Leading the opposition on the left has been Massachusetts Sen. Elizabeth Warren, who’s lambasted the deal’s inclusion of a typical trade-deal mechanism that allows companies to challenge countries’ laws and policies with an international arbiter, and the AFL-CIO, which has cut off donations to Democratic candidates to gird for the trade battle.
Liberals have fretted that the bill will open the door to increased dealings with Southeast Asian countries like Vietnam with much weaker labor rules and environmental restrictions than the United States has in place.
Doctors Without Borders has complained that the deal’s intellectual property provisions will make it harder for poor countries to manufacture generic drugs — cutting off access to medicines to boost U.S. pharmaceutical drug-makers’ bottom lines.
Liberal groups said Thursday the bill includes nowhere near the protections they sought.
“At a time when workers all over the country are standing up for higher wages, Congress is considering legislation that will speed through corporate-driven trade deals,” AFL-CIO President Richard Trumka said. “For decades, we’ve seen how fast-tracked trade deals devastated our communities through lost jobs and eroded public services.
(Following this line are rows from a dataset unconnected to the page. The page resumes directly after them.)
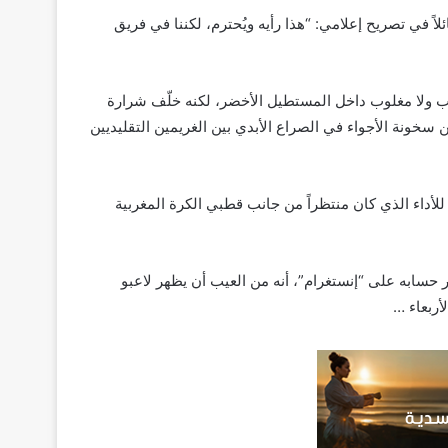
لاً في تصريح إعلامي: “هذا رأيه ويُحترم، لكننا في فريق
لب ولا مغلوب داخل المستطيل الأخضر، لكنه خلّف شرارة
سخونة الأجواء في الصراع الأبدي بين الغريمين التقليديين
للأداء الذي كان منتظراً من جانب قطبي الكرة المغربية
حسابه على “إنستغرام”، أنه من العيب أن يظهر لاعبو
أربعاء …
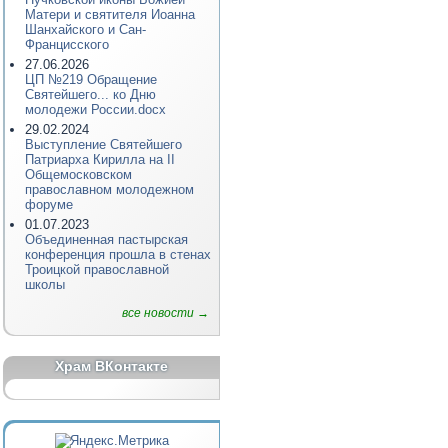
Матери и святителя Иоанна
Шанхайского и Сан-
Францисского
27.06.2026
ЦП №219 Обращение
Святейшего... ко Дню
молодежи России.docx
29.02.2024
Выступление Святейшего
Патриарха Кирилла на II
Общемосковском
православном молодежном
форуме
01.07.2023
Объединенная пастырская
конференция прошла в стенах
Троицкой православной
школы
все новости →
Храм ВКонтакте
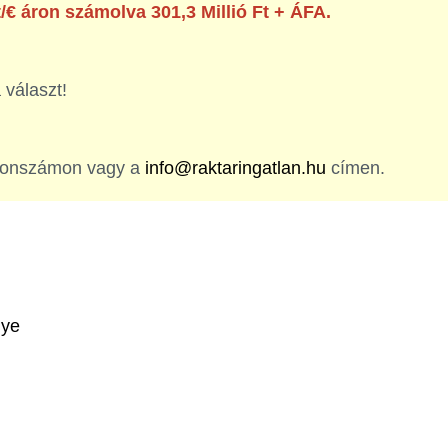
t/€ áron számolva 301,3 Millió Ft + ÁFA.
 választ!
efonszámon vagy a
info@raktaringatlan.hu
címen.
gye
We can’t afford another bad deal that lowers wages and outsources jobs.”
Sierra Club executive director Michael Brune called the bill “toxic for Congress and for our air, water and climate.”
“We’ve seen this all before,” he said. “This bill replicates an old, failed model of trade authority that rushes deals through Congress and strips out the vital protections and oversight that ensure trade pacts benefit American communities, workers, and the environment.”